#### Instructions to follow:
Filtering the records below, copy only those lines that include the word "titles".

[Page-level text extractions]
════════════════════
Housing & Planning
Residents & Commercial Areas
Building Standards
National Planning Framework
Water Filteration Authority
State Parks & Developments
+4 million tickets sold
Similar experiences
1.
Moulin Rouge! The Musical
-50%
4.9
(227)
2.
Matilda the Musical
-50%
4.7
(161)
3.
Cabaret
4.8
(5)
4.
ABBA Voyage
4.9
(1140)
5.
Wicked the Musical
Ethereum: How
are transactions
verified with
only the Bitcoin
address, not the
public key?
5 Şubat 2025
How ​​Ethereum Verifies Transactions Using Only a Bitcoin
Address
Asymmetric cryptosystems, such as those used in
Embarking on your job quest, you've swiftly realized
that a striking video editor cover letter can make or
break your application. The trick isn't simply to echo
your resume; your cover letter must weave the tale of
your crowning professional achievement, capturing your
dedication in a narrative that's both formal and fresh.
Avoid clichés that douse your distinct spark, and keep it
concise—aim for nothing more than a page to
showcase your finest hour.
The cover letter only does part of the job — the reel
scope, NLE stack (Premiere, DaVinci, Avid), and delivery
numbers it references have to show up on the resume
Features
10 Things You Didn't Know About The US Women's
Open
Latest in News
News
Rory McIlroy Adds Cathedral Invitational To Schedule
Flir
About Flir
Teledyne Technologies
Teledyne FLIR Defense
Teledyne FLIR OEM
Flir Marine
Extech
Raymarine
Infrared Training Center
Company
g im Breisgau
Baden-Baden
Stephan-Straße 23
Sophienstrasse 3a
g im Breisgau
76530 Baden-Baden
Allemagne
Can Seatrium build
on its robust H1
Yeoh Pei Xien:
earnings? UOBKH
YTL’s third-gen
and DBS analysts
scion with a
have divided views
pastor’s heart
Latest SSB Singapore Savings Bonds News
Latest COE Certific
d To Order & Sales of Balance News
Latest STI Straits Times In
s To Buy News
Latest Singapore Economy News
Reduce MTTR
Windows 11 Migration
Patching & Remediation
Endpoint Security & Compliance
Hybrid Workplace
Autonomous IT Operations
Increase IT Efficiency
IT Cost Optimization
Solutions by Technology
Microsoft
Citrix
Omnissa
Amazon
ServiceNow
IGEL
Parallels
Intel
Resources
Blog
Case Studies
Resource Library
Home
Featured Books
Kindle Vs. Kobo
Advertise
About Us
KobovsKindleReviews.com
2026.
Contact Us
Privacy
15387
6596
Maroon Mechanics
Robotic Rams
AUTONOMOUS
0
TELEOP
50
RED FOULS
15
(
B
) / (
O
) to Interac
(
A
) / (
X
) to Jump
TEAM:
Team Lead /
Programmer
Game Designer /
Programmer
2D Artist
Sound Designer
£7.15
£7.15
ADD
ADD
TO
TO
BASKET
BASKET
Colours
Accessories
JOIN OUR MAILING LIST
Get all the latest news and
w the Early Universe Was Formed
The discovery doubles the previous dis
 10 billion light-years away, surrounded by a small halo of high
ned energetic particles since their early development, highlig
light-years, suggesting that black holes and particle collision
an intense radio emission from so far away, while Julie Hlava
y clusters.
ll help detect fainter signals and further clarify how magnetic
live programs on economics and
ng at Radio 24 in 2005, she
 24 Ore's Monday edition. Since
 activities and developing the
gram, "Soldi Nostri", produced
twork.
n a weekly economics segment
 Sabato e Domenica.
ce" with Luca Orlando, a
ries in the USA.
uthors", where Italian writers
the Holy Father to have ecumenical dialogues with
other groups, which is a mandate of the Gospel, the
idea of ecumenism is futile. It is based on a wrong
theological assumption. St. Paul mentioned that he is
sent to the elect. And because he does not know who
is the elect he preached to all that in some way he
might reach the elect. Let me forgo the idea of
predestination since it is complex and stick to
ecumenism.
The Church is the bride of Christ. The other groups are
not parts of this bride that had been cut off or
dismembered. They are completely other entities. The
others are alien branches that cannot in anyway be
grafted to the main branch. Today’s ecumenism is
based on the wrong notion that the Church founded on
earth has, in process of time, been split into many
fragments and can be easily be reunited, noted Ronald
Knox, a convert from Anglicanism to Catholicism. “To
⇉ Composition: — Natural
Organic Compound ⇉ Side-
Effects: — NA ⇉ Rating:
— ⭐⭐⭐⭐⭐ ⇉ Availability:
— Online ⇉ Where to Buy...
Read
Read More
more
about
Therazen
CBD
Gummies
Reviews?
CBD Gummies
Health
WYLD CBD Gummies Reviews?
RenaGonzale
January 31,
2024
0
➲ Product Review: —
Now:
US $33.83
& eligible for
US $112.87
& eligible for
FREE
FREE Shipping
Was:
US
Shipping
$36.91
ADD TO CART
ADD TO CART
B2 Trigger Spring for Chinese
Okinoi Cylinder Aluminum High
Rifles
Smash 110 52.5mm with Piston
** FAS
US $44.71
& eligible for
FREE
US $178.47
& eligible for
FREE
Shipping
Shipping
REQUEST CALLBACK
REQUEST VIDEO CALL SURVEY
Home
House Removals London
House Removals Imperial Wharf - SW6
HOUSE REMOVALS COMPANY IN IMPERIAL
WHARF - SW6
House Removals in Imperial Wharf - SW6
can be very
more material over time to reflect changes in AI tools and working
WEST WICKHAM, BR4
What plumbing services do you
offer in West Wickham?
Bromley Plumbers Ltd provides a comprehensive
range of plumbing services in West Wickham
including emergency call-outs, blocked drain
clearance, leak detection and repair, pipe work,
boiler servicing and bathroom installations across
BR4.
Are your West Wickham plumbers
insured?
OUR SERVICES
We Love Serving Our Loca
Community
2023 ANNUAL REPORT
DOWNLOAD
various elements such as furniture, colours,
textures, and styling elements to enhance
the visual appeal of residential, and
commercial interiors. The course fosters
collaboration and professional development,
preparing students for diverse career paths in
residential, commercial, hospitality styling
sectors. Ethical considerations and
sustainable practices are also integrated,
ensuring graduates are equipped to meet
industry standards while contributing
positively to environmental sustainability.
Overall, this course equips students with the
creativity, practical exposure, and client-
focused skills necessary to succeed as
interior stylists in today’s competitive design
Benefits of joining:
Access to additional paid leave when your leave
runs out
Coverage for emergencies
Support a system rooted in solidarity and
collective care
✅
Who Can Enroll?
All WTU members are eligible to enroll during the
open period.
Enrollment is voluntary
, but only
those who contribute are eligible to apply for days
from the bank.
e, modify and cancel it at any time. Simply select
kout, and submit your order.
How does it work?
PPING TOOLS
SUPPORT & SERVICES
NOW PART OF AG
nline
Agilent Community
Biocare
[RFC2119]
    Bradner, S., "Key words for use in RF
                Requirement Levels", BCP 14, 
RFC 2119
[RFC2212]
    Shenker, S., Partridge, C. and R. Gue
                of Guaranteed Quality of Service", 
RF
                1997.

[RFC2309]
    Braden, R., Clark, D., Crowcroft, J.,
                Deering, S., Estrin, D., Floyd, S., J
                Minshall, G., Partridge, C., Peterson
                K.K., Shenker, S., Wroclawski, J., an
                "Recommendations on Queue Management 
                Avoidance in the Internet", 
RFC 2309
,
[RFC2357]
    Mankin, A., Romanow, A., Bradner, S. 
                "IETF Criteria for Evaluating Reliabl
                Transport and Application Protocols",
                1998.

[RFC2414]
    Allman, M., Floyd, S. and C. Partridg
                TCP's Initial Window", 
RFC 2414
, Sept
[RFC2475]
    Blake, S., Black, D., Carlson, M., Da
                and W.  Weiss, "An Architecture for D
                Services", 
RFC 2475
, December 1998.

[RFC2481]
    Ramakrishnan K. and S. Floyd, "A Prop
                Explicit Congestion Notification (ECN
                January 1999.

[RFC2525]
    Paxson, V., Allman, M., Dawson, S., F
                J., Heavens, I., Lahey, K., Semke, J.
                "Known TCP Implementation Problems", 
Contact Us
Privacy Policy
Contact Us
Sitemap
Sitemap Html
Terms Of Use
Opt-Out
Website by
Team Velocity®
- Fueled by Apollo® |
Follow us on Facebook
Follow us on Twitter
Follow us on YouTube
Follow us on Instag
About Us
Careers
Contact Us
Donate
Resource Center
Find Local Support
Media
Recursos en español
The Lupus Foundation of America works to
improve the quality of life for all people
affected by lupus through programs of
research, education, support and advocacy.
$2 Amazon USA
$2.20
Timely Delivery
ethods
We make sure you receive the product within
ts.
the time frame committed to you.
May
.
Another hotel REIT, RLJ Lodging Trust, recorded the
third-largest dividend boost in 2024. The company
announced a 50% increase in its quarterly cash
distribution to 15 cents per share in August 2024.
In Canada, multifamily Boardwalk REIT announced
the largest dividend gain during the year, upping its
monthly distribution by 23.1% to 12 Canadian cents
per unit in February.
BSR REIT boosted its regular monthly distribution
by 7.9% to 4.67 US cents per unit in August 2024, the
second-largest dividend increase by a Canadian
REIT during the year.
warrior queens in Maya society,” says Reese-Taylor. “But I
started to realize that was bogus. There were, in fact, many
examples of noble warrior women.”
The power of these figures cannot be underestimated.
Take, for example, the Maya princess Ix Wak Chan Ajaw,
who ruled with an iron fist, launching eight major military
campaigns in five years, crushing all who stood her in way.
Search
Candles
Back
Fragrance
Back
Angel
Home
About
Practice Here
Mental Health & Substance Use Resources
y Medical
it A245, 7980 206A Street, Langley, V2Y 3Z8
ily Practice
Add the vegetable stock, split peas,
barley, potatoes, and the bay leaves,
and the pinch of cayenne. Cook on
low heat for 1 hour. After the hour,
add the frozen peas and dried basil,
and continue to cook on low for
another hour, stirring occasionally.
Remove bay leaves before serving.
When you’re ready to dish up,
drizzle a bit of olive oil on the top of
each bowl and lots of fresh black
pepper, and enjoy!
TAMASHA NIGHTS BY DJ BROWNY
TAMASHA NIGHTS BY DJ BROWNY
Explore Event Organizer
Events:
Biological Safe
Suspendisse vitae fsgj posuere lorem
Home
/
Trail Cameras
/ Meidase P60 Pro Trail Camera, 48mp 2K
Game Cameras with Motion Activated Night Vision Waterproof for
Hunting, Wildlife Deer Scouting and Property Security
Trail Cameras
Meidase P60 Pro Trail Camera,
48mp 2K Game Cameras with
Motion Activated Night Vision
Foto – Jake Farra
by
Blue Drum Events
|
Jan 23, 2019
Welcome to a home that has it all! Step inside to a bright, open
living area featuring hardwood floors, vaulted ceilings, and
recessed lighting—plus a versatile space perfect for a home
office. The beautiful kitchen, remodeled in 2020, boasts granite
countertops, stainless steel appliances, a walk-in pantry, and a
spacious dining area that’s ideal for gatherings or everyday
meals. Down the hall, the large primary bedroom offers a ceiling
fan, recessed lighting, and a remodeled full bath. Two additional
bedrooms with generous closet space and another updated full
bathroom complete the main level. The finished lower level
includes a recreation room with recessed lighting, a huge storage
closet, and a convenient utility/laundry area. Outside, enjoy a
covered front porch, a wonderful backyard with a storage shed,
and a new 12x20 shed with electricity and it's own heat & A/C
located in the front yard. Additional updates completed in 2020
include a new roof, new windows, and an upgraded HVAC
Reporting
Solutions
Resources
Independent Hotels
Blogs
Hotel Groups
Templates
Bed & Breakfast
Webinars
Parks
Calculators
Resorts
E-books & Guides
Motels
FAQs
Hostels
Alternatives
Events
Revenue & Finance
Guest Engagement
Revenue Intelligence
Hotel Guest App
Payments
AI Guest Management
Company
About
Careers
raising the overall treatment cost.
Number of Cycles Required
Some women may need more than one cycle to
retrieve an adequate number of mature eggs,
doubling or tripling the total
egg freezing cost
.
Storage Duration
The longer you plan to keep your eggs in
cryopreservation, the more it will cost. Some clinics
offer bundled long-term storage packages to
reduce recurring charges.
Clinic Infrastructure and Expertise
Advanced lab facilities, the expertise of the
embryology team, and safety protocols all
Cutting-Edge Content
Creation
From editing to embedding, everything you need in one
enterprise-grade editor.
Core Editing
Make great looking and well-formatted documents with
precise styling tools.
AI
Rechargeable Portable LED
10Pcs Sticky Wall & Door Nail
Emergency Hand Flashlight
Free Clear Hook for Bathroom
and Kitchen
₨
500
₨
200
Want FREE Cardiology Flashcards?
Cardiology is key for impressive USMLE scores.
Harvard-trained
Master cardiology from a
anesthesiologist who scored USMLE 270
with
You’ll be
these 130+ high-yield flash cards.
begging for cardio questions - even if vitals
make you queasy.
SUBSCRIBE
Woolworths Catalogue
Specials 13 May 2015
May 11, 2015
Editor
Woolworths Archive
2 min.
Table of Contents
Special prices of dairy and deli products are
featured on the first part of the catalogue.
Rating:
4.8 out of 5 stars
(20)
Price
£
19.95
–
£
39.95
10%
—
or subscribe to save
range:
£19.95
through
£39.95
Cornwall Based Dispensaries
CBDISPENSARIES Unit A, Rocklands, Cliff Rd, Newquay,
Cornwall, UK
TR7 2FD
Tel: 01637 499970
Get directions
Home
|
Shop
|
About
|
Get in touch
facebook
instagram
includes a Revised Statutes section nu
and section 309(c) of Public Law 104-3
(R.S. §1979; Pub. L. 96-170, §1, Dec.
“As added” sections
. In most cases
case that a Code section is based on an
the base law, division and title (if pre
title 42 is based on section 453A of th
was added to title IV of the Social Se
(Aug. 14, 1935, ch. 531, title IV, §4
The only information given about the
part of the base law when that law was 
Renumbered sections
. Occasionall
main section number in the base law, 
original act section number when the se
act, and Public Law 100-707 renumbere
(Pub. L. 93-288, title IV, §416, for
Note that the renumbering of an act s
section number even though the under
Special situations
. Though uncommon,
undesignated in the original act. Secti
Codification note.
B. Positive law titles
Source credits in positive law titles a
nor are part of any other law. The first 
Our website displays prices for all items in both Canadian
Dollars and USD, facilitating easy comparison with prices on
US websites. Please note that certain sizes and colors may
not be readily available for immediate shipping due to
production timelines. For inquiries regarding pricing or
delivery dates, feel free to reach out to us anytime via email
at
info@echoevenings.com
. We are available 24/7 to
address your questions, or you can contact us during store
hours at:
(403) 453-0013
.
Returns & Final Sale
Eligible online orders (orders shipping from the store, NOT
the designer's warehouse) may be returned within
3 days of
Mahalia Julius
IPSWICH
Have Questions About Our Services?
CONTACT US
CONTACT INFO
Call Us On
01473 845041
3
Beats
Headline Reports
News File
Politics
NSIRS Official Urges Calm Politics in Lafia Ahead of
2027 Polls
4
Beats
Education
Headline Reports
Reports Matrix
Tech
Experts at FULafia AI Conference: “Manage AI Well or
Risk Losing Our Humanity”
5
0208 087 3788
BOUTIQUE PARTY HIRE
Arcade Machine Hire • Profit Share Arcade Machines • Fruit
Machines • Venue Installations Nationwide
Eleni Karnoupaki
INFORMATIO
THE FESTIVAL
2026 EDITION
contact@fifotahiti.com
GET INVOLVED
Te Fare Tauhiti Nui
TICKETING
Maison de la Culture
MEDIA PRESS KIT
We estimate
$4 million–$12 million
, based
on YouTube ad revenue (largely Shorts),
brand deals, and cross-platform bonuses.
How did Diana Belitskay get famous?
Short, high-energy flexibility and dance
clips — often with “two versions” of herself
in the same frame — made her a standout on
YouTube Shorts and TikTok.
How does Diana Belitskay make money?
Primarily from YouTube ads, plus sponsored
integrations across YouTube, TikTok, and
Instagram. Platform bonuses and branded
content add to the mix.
════════════════════
#### Written solution:
B. Positive law titles
Source credits in positive law titles a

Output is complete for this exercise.